[[ Data to process open ]]

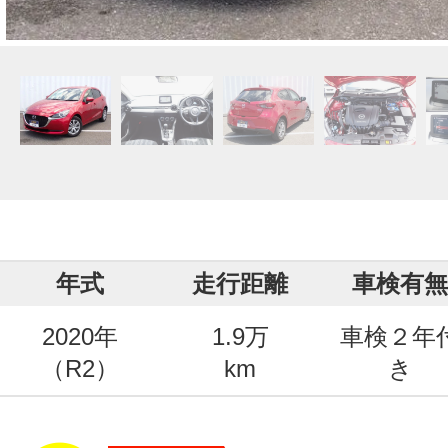
年式
走行距離
車検有無
2020年
1.9万
車検２年
（R2）
km
き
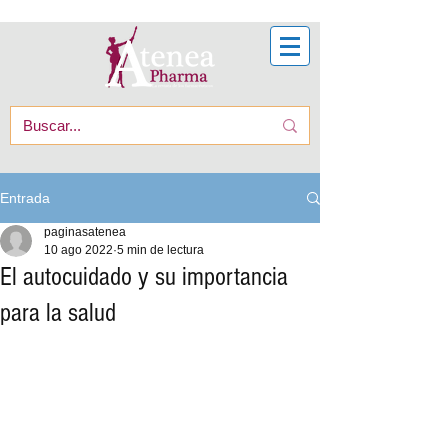
Entrada
paginasatenea
10 ago 2022
5 min de lectura
El autocuidado y su importancia
para la salud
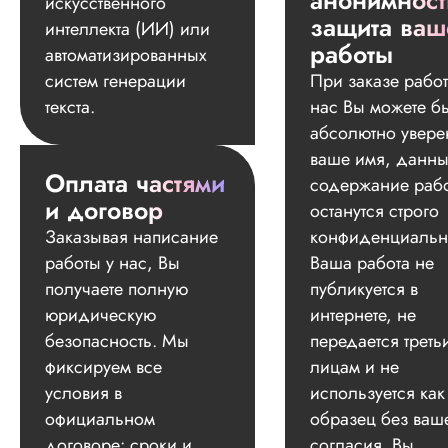
анонимност
искусственного
защита ваш
интеллекта (ИИ) или
работы
автоматизированных
систем генерации
При заказе работ
текста.
нас Вы можете б
абсолютно увере
ваше имя, данны
Оплата частями
содержание раб
и договор
останутся строго
Заказывая написание
конфиденциальн
работы у нас, Вы
Ваша работа не
получаете полную
публикуется в
юридическую
интернете, не
безопасность. Мы
передается треть
фиксируем все
лицам и не
условия в
используется как
официальном
образец без ваш
договоре: сроки и
согласия. Вы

[[ Data to process closed ]]

■ **What you need to do**:
From the first line of the records through the line containing "абсолютно увере", please output exactly those lines and nothing more, leaving out the pictures.

■ **The completed task**:
年式
走行距離
車検有無
2020年
1.9万
車検２年
（R2）
km
き
Entrada
paginasatenea
10 ago 2022
5 min de lectura
El autocuidado y su importancia
para la salud
анонимност
искусственного
защита ваш
интеллекта (ИИ) или
работы
автоматизированных
систем генерации
При заказе работ
текста.
нас Вы можете б
абсолютно увере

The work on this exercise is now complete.